The most recent studies have focused on the systemic immune inflammation index (SII), a newly defined ratio combining neutrophil, lymphocyte, and platelet counts. It is suggested as a prognostic indicator, comprehensively reflecting the inflammatory and immune status of patients with various renal diseases [25,26,27,28,29,30,31,32,33]. The data on SII in adults with CKD are limited, though elevated SII seems to have a predictive value for mortality risk among pre-dialysis and hemodialysis adult patients [30,31].

However, SII was not evaluated in the pediatric CKD population nor in the context of CKD progression or outcome, such as the need for chronic dialysis. Moreover, despite the increasing role of machine learning methods in clinical practice, they have not been used in the analysis of CKD-related inflammation so far.

2. Aim of Study

Thus, this study aimed to analyze the complete blood cell count (CBC)-driven parameters, including SII, in children with CKD and to assess their potential usefulness in the prediction of the need for chronic dialysis, confronted with the predictive abilities of other indices of CKD-related complications, with the use of artificial intelligence tools.

3. Materials and Methods

3.1. Patients’ Data

The study group consisted of 27 pre-dialysis children with CKD stages 4–5 (stage 4–11 patients, stage 5–16 children) and 39 patients on chronic dialysis (HD–20 children, APD–19 patients). The patients’ age ranged from 5 to 18 years; children under 5 were excluded due to the different CBC profiles regarding neutrophil–lymphocyte proportions. The evaluated CBC parameters were hemoglobin, hematocrit, leukocyte, neutrophil, monocyte, lymphocyte, platelet counts, and mean platelet volume (MPV). CBC-driven ratios (neutrophil-to-lymphocyte ratio (NLR), lymphocyte-to-monocyte ratio (LMR), platelet-to-lymphocyte ratio (PLR), and systemic immune inflammation index (SII = [neutrophil count-lymphocyte count]/platelet count)) were then calculated and analyzed. Kidney function (serum creatinine, eGFR) served as a direct classifier of patient subgroups (pre-dialysis, dialysis). The selected biochemical parameters (e.g., serum Ca, P, alkaline phosphatase, parathormone, cholecalciferol, transaminases, albumins, CRP) and blood gases were also evaluated. This database was used for further machine learning (ML) analysis.

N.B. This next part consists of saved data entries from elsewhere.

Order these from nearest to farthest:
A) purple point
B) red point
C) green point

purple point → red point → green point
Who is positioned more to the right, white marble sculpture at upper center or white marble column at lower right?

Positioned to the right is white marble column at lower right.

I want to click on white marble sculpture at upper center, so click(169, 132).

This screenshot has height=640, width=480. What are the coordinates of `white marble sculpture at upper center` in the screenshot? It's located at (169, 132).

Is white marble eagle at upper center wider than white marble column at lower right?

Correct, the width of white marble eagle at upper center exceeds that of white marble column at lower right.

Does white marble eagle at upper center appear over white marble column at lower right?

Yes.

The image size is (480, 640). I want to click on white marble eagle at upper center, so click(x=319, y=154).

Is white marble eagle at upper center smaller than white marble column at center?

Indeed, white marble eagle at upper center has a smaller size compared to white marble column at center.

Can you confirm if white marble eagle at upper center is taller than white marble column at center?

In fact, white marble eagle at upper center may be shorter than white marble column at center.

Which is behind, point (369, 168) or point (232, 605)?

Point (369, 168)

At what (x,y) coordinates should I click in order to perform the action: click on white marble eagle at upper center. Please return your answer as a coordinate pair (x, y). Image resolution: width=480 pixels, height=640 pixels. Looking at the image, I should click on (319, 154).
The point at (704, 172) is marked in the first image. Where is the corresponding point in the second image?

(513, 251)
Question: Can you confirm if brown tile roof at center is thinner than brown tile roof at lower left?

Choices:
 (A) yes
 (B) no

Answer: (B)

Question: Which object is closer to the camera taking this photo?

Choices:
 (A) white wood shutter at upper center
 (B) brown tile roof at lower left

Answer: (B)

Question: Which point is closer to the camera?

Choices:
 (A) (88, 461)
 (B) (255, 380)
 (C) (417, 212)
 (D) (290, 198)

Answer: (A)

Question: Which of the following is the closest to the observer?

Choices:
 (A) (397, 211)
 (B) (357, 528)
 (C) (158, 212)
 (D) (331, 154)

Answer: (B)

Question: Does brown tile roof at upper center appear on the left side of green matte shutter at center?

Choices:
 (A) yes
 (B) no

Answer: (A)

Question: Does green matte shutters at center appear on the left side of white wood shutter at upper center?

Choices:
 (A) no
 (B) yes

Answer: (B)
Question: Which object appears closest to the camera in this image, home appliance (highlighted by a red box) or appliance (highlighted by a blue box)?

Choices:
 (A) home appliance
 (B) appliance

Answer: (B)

3.2. Classical Statistical Analysis

Results were expressed as minimal, mean, maximal values, and standard deviation. The null hypothesis of normality of distribution of analyzed variables was rejected by Shapiro–Wilk test. Thus, the analysis was performed with the use of nonparametric Mann–Whitney U test. Correlations were assessed by Spearman’s rank correlation coefficient. Statistical analysis was performed using the package Statistica ver. 13.3 (StatSoft Inc., Tulsa, OK, USA). A p value < 0.05 was considered significant.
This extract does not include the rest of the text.